Follow with: "What would you do differently?" or "What support do you need?" This makes it actionable.

```mermaid
flowchart LR
    S[Situation: When/Where] --> B[Behavior: What happened]
    B --> I[Impact: Effect on others/outcome]
    I --> A[Ask: What next?]
```

## Psychological Safety

Mentees need to feel safe to ask "dumb" questions, admit mistakes, and try things that might fail.

**Practices:**
- **Admit your own gaps** — "I don't know; let's figure it out."
- **Normalize mistakes** — "I've made that error; here's what I learned."
- **Separate person from code** — "This design has a flaw" not "You're wrong."
- **Create low-stakes experiments** — Pair first, then solo with review.

**Red flag:** If a mentee never asks questions or admits uncertainty, they may not feel safe. Check in: "What would make it easier to bring up when you're stuck?"

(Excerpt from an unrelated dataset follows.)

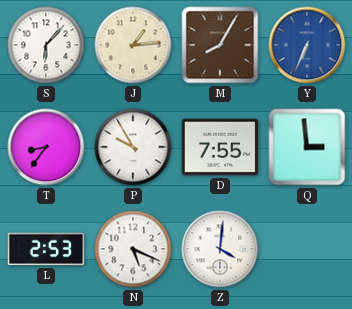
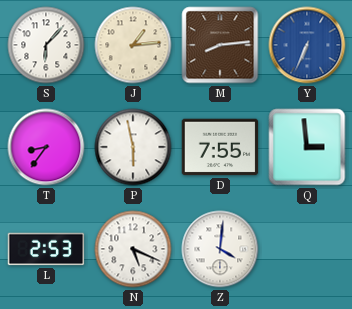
M: 8:05 -> 8:14
P: 9:55 -> 5:58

## When to Answer vs When to Question

| Context | Prefer | Why |
|---------|--------|-----|
| Urgent production issue | Answer | Speed matters; learning can follow |
| Design decision | Questions | Ownership and deeper understanding |
| First-time concept | Answer + explain | Build foundation before questioning |
| Recurring pattern | Questions | They likely know; need to retrieve it |
| Mentee is stuck and frustrated | Answer or pair | Reduce overload first |

## Mentoring Plan Template

A simple one-page plan keeps mentoring intentional:

1. **Stage** — Where are they (Dreyfus)? What evidence?
2. **Goals** — 2–3 learning goals for the next quarter
3. **Stretch assignment** — One project or ownership area
4. **Feedback cadence** — How often? What format?
5. **Revisit** — When will you adjust? (e.g., mid-quarter check-in)

---

## Key Takeaways

1. **Mentoring ≠ coaching ≠ sponsoring** — Use all three as needed.
2. **Match style to stage** — Novices need rules; experts need space.
3. **Socratic questions** build ownership; direct answers build speed.
4. **SBI feedback** is specific, non-accusatory, and actionable.
5. **Psychological safety** enables risk-taking and growth.
6. **Stretch assignments** with clear criteria and support drive learning.
7. **Document your plan** — A one-page plan keeps mentoring intentional.